DATA PROVIDED:

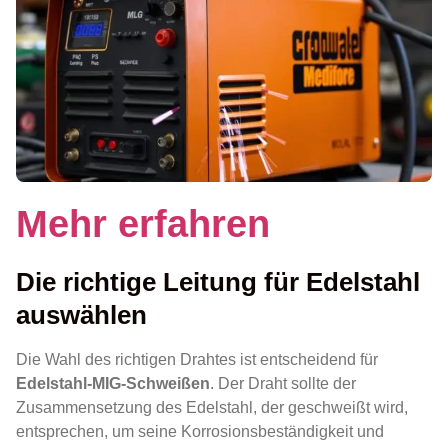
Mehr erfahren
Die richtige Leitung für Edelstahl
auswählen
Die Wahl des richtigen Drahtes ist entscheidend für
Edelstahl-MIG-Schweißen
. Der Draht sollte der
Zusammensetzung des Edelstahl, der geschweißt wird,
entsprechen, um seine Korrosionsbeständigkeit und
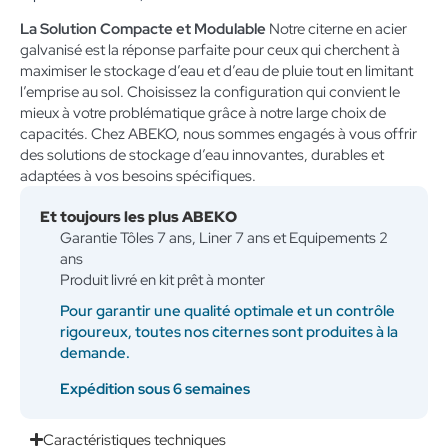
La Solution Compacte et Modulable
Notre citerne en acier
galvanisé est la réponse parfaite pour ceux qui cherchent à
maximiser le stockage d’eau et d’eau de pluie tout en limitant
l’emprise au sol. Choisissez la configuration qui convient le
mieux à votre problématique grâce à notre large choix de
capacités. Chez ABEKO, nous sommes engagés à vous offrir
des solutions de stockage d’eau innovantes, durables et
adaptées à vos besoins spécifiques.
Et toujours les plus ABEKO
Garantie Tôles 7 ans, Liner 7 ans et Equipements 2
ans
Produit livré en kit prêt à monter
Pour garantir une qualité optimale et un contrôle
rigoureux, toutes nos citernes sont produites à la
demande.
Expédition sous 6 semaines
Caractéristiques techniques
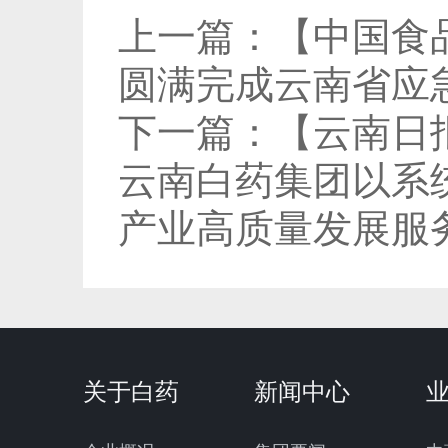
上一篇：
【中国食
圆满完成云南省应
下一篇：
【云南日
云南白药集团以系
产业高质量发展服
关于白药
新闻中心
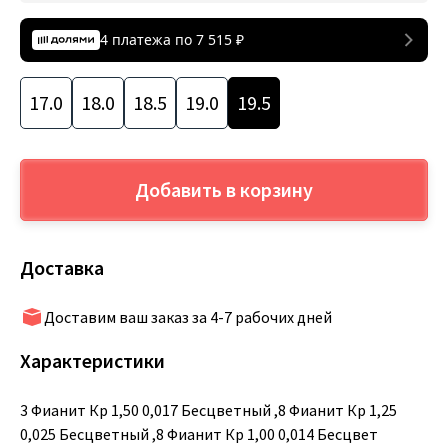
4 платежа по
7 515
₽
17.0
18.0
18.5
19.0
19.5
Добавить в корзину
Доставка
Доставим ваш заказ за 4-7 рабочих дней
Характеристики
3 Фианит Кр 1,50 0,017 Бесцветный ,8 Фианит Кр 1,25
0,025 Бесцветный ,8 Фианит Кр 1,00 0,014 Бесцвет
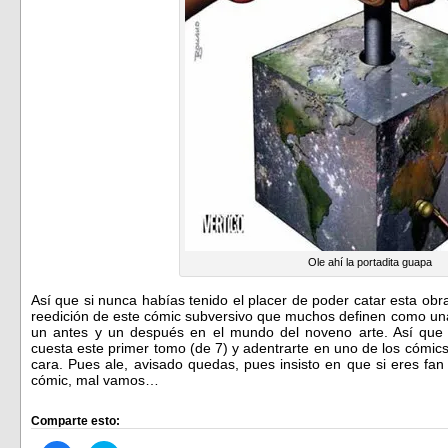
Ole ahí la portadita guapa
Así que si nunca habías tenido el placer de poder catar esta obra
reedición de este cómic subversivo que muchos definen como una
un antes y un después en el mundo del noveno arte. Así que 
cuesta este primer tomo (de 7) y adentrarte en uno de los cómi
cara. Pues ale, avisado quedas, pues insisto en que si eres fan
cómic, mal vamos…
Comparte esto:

---

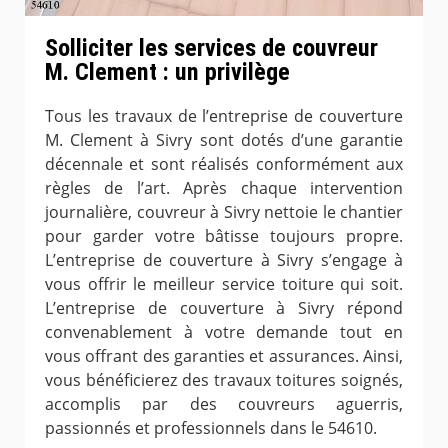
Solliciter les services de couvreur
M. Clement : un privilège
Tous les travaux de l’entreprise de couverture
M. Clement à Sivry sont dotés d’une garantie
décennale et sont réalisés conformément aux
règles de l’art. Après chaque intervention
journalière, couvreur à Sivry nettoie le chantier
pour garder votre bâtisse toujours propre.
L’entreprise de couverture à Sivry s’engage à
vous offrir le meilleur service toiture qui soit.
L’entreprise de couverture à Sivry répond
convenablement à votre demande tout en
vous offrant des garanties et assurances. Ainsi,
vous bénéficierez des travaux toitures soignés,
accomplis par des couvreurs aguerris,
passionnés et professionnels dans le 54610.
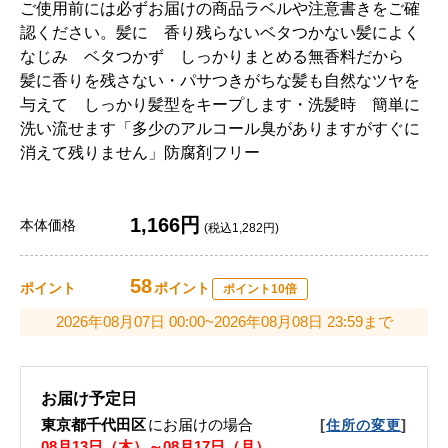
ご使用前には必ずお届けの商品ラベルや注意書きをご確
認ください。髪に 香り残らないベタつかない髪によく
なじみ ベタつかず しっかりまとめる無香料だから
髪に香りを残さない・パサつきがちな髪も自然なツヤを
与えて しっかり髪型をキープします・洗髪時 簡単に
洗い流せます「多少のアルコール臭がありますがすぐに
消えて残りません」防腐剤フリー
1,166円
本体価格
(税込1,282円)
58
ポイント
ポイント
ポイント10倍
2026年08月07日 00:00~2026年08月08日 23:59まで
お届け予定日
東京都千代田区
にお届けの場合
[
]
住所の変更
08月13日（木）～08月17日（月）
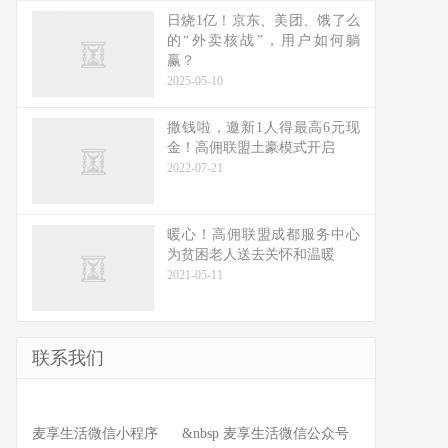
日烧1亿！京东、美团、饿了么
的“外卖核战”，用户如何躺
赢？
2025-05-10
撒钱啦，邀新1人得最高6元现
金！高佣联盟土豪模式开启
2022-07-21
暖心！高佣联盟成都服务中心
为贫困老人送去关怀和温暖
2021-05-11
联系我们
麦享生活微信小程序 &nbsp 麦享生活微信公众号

TASK OBJECTIVE: Output exactly the lines above that lie between the line with "与えて しっかり髪型をキープします・洗髪時 簡単に" and the line with "麦享生活微信小程序 &nbsp 麦享生活微信公众号", those two lines included, and no pictures.

EXERCISE RESULT:
与えて しっかり髪型をキープします・洗髪時 簡単に
洗い流せます「多少のアルコール臭がありますがすぐに
消えて残りません」防腐剤フリー
1,166円
本体価格
(税込1,282円)
58
ポイント
ポイント
ポイント10倍
2026年08月07日 00:00~2026年08月08日 23:59まで
お届け予定日
東京都千代田区
にお届けの場合
[
]
住所の変更
08月13日（木）～08月17日（月）
日烧1亿！京东、美团、饿了么
的“外卖核战”，用户如何躺
赢？
2025-05-10
撒钱啦，邀新1人得最高6元现
金！高佣联盟土豪模式开启
2022-07-21
暖心！高佣联盟成都服务中心
为贫困老人送去关怀和温暖
2021-05-11
联系我们
麦享生活微信小程序 &nbsp 麦享生活微信公众号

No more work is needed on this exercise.